De ahí pasamos a los platos principales. El primero fue un steak tartar acompañado de patatas caseras que, como ocurriese con el ceviche, podría resultar una buena piedra de toque para aquellos que no se atrevan con la carne cruda, pues en ningún momento la textura o el sabor parecen complicados si eres primerizo en este tipo de platos. Y, si ya eres experto, merece la pena: la carne sabe a carne y el aliño, sin tapar la propia carne, aporta. Según Chauvin, este es uno de los tres platos por los que hay que acudir al Café Oliver; uno de sus tres pilares.
El último plato importante fue otro árabe, una brocheta de pollo al limón confitado con cous-cous, cebolla caramelizada y pasas.
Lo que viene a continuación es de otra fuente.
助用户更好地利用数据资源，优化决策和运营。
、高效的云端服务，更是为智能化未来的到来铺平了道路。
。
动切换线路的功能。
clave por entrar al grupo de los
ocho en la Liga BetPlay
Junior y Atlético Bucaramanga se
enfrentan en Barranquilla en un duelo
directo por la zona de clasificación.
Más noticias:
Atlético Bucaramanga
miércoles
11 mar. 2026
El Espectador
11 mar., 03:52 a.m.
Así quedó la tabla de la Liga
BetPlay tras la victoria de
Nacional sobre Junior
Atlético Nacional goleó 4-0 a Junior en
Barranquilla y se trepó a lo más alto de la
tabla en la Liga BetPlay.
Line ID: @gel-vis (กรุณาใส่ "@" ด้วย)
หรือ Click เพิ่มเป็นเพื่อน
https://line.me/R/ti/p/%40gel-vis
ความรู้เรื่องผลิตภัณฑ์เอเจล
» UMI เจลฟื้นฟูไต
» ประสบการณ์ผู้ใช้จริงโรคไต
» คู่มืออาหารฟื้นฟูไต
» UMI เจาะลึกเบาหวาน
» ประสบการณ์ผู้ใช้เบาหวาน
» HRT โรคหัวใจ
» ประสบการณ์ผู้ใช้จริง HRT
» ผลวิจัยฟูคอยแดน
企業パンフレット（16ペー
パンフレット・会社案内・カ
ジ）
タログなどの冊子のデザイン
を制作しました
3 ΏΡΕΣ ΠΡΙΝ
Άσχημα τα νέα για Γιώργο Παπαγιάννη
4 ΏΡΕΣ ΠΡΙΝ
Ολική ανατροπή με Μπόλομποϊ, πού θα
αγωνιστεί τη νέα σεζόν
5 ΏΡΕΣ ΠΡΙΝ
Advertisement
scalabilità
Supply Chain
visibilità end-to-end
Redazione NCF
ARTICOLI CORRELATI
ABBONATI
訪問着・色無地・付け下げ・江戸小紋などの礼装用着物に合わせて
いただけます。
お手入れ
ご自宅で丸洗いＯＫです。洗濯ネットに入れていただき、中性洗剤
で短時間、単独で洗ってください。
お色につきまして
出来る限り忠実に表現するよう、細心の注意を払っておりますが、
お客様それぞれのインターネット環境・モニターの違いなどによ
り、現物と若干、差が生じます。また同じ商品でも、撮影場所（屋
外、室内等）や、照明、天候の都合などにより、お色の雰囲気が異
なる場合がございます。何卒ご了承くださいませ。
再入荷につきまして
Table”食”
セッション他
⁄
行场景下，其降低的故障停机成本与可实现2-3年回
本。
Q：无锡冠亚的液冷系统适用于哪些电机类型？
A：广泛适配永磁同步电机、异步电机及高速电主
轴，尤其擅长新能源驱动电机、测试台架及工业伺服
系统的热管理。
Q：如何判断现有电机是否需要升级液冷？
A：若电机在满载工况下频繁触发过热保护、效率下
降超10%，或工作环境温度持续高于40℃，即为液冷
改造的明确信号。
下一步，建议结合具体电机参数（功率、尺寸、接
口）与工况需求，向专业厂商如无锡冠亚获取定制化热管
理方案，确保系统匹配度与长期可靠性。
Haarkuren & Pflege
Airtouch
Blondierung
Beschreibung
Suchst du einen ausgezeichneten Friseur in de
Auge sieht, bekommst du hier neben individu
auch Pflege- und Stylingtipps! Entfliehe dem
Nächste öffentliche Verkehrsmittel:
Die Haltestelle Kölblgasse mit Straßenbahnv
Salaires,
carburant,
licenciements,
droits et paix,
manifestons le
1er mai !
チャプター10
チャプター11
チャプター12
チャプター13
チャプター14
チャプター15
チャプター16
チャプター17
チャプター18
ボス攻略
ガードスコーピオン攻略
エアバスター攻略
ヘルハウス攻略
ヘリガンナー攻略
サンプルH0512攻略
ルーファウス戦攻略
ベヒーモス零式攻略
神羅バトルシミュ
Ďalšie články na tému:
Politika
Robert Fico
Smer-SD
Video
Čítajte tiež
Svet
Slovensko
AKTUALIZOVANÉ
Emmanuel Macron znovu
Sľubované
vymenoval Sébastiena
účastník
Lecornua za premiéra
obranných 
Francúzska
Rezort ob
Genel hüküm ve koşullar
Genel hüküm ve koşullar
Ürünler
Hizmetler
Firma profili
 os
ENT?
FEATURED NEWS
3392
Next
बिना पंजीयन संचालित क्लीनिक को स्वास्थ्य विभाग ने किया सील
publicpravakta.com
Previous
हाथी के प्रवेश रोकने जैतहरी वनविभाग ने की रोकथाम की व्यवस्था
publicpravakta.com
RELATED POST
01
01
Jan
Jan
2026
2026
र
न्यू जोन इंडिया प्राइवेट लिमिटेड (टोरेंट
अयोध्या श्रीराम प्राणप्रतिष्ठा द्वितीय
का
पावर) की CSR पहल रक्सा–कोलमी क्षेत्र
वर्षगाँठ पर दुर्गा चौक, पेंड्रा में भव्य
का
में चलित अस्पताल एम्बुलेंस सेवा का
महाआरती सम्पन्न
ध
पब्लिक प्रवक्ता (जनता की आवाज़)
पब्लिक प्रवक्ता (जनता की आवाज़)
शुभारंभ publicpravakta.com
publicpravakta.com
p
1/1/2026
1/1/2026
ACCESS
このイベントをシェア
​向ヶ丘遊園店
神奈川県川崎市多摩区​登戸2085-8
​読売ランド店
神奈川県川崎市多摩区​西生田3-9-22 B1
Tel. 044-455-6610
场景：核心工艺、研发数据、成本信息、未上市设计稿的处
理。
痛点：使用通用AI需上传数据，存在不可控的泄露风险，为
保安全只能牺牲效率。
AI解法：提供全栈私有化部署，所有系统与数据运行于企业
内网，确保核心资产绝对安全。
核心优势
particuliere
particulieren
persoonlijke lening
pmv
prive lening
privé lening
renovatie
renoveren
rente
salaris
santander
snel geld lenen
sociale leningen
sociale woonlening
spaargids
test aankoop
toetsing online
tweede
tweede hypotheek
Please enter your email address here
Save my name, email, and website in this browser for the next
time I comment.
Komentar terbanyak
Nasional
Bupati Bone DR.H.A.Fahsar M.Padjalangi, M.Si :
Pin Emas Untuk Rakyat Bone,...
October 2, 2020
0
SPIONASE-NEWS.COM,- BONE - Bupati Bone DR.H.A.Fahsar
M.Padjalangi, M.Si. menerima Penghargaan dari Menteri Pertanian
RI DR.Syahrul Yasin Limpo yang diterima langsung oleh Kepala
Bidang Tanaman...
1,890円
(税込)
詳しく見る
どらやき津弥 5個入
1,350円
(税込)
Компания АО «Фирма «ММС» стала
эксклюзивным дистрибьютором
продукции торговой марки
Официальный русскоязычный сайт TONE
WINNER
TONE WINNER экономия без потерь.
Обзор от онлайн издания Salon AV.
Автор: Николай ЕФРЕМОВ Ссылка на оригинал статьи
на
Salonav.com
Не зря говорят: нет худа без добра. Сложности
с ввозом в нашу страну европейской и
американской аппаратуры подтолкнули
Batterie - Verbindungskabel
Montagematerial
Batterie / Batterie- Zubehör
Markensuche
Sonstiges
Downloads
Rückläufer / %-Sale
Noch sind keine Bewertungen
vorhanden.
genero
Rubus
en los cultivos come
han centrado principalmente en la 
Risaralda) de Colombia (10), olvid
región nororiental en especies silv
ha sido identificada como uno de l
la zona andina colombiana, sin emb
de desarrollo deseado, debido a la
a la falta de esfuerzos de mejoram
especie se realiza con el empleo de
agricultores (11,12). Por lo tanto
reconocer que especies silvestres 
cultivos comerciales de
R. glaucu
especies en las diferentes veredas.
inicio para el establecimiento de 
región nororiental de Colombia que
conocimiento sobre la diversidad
Esta brocheta merece especial atención: la carne, bastante jugosa, tiene un exquisito sabor al amargo y ácido del limón que, si lo tomas acompañado por el dulzor de la cebolla caramelizada y las pasas, hacen uno de esos platos que marcan y que no queda otra que repetir. Para terminar por todo lo alto llegó a la mesa la bomba de chocolate, el segundo de los pilares del Oliver. Completamente casera, como insisten, resulta jugosa por la esponjosidad del bizcocho y la cantidad y espesor del chocolate fundido del interior, que, si bien suele ser excesivamente dulce y empalagoso, en esta ocasión no resulta nada pesado. Se puede comer sola, individualmente, pero resulta perfecta para compartir.
En definitiva, comer en el Café Oliver es probar un abanico de sabores y gastronomías diferentes que confluyen fundamentalmente en el menú, más que en los platos en sí y que son servidos por un servicio especialmente atento y delicado. El restaurante cuenta, además, con un brunch que ofrecen todos los domingos de 11:30 a 16:00 por 25 euros y que incluye el tercer pilar de su cocina, según Chauvin: los huevos benedictinos. También ofrece de lunes a viernes para comer un menú del día, que varía cada semana, y que incluye un primer y segundo plato, a elegir entre tres de cada, pan, bebida y café o postre; todo por 12€. El viaje por las gastronomías de nuestros países vecinos, bajo la conducción del Café Oliver, merece la pena.